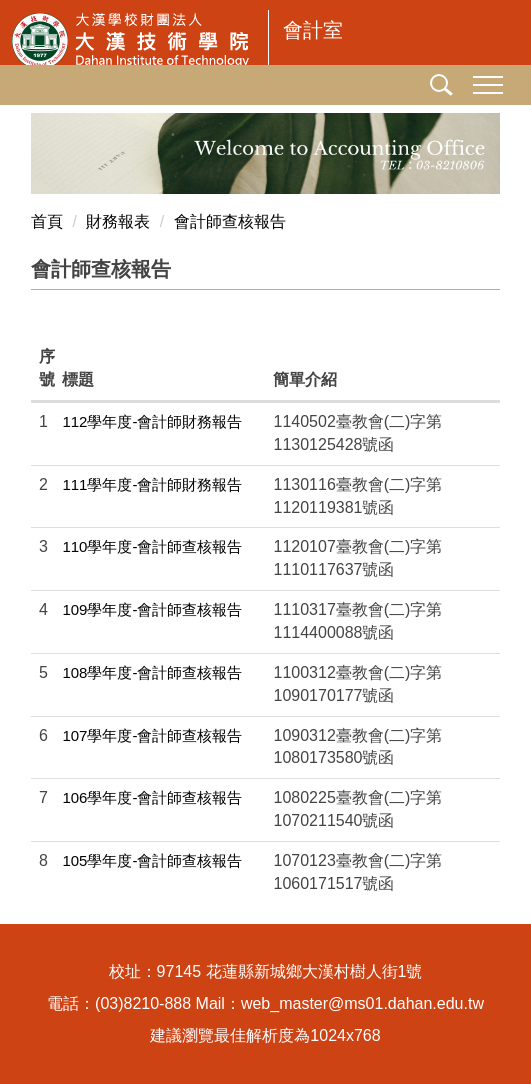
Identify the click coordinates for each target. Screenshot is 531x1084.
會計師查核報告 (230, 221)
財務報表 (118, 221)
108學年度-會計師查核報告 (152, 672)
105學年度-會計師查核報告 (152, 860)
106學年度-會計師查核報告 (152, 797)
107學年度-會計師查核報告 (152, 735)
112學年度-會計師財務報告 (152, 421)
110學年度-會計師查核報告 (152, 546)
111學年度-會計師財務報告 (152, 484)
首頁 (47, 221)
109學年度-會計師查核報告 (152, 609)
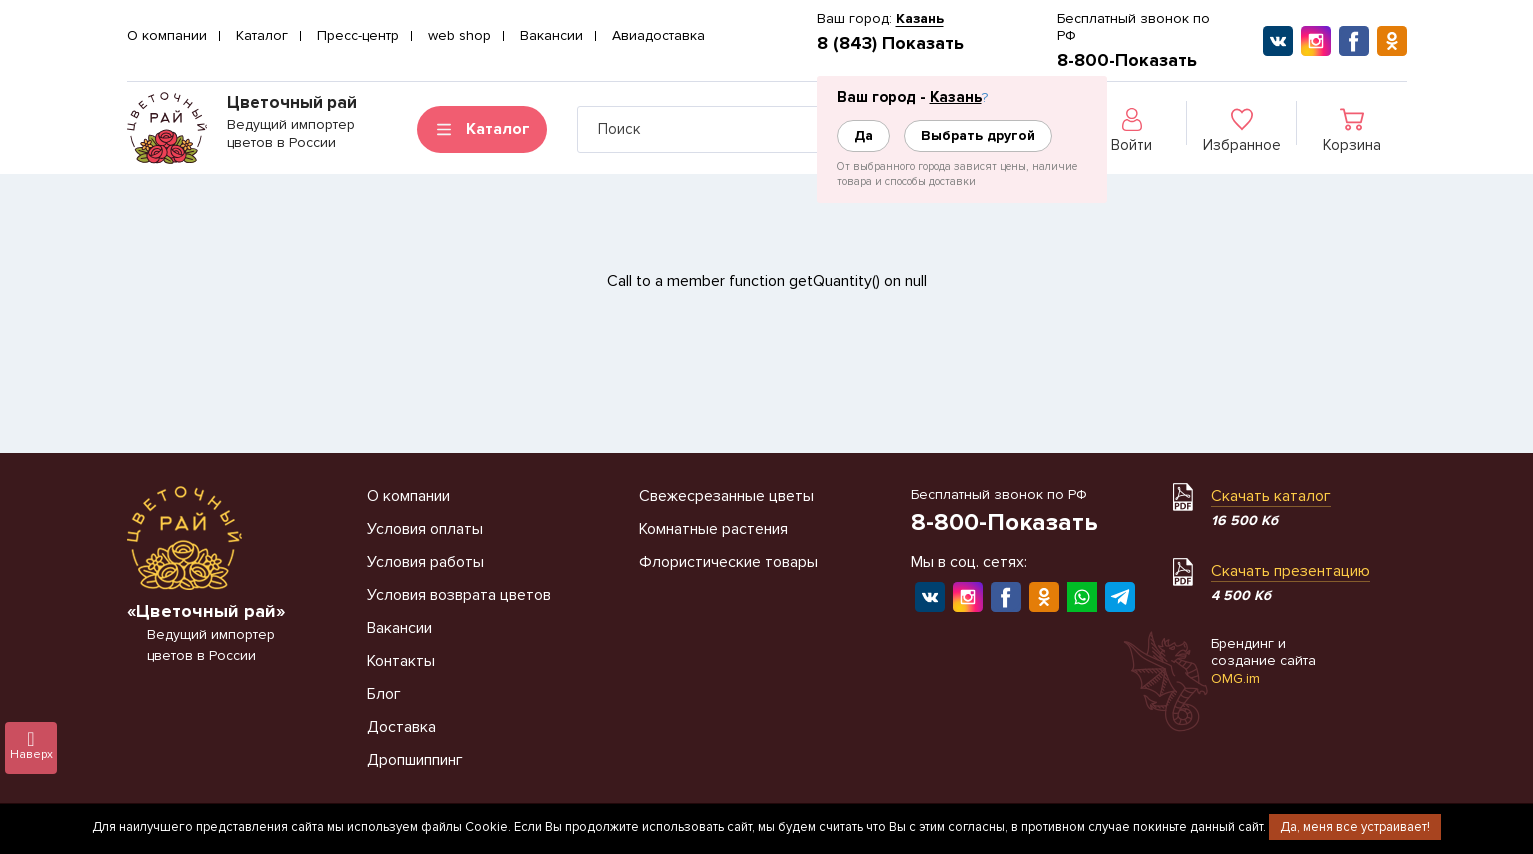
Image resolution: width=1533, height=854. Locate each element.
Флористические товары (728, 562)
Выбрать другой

------------------------

## [WHAT YOU NEED TO DO]
Beginning at the line that contains "Image resolution: width=1533, height=854." and ending at the last line above, copy each line without any change.

## [COMPLETED TASK]
Image resolution: width=1533, height=854. Locate each element.
Флористические товары (728, 562)
Выбрать другой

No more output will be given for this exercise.